Currently, a biomass measurement effort is underway in a coast-to-coast band of Sub-Saharan Africa. An over 10 million square kilometer region of Africa's trees, a swath of acreage bigger than the entirety of the continental United States, is being counted in an effort to extrapolate its potential carbon emissions and climate impact. Utilizing several features of Cycle Computing's CycleCloud, NASA was able to estimate that the area is home to approximately one billion trees, in an exponentially quicker and more cost effective way than ever before.
CycleCloud enabled the data transfer tools tasked with uploading image data from the NASA data centre. CycleCloud managed the data links and created multiple streams to efficiently use available network bandwidth, enabling the autoscaling of data across multiple availability zones in order to quickly and cost-effectively process the data.

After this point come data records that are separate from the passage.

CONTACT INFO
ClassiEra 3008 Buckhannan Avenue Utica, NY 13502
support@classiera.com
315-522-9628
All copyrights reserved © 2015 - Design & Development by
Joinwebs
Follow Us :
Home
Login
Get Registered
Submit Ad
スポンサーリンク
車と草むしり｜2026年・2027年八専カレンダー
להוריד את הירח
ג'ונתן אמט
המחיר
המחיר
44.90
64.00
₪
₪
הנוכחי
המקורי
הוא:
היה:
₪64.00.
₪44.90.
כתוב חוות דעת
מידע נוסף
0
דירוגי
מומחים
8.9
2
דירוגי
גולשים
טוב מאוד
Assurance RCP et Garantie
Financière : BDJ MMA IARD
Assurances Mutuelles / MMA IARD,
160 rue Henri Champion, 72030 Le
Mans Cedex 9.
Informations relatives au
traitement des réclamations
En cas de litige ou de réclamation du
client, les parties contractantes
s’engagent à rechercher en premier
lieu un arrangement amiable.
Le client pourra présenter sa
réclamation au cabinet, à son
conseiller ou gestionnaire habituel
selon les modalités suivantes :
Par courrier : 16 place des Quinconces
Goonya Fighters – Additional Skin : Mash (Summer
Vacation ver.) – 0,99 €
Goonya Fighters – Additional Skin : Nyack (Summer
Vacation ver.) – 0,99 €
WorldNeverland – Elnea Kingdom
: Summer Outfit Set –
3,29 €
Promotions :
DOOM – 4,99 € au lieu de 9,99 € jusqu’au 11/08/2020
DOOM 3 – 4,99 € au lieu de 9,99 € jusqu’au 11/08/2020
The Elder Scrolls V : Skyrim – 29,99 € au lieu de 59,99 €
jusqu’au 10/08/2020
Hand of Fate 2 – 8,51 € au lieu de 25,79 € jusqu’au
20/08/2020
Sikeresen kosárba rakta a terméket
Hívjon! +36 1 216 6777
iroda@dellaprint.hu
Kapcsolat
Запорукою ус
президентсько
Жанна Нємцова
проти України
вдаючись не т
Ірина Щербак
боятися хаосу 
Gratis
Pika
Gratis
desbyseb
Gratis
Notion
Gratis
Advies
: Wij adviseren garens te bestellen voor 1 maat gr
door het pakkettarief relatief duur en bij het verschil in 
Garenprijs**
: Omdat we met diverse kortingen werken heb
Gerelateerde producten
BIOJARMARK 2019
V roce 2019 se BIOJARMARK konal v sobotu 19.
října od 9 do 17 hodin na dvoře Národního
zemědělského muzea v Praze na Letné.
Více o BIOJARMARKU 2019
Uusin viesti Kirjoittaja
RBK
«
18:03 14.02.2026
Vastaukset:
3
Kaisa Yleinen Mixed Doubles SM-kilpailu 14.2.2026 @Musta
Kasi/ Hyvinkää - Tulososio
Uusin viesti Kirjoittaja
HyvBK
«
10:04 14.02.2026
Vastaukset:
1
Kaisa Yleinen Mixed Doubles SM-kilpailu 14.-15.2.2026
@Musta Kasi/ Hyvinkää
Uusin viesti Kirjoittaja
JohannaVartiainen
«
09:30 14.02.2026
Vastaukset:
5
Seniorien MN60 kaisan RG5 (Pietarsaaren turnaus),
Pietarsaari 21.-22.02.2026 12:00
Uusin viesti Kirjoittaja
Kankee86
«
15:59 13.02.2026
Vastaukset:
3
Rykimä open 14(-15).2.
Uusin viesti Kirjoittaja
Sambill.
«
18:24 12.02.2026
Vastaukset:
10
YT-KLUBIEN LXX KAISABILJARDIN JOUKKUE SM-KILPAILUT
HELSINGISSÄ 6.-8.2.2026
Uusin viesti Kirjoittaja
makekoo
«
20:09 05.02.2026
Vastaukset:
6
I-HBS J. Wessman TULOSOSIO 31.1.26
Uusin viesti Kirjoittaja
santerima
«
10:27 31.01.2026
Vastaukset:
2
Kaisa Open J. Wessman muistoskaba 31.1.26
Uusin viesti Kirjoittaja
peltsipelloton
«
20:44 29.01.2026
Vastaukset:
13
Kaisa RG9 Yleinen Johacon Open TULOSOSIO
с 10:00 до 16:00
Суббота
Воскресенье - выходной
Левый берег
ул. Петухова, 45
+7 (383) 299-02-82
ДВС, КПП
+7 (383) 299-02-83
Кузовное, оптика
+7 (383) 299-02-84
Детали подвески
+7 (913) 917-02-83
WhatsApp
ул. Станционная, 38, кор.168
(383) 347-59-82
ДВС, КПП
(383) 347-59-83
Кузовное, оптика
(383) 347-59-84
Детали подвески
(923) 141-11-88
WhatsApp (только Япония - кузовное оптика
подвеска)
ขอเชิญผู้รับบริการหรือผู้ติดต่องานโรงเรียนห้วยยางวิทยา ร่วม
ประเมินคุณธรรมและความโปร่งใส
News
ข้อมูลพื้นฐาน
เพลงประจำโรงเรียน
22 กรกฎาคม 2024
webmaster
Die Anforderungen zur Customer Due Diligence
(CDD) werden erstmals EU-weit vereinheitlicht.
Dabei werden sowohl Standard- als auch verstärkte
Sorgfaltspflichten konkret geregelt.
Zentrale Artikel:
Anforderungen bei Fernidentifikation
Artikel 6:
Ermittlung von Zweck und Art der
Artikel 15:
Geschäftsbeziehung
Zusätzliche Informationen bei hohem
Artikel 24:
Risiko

NCCS reprocessed 43 terabytes of image data in just three days and this summer, it will reprocess an additional data layer improving image accuracy three-fold. The features and flexibility of CycleCloud are a key part of performing this important climate research.
Up until this project, no one has been able to determine the carbon in trees and bushes in the Earth's arid zones because of the scope of the landmass, trees and bushes are scattered, and the computation resources to process large volumes of satellite data were not available. This is now possible with Cycle Computing's cooperation with NASA.
"The Sub-Saharan tree count and carbon project has been one of the most fulfilling endeavours for Cycle Computing and our technology", stated Jason Stowe, CEO, Cycle Computing. "We are extremely pleased with how valuable our CycleCloud is to the overall time management and cost optimization of the project, and we are proud to know that we have had a hand in understanding the vegetation of a large area of our planet that is very impactful on the present and future of its climate. We're looking forward to the next set of data and the findings that are made and continuing to be a part of this very important research."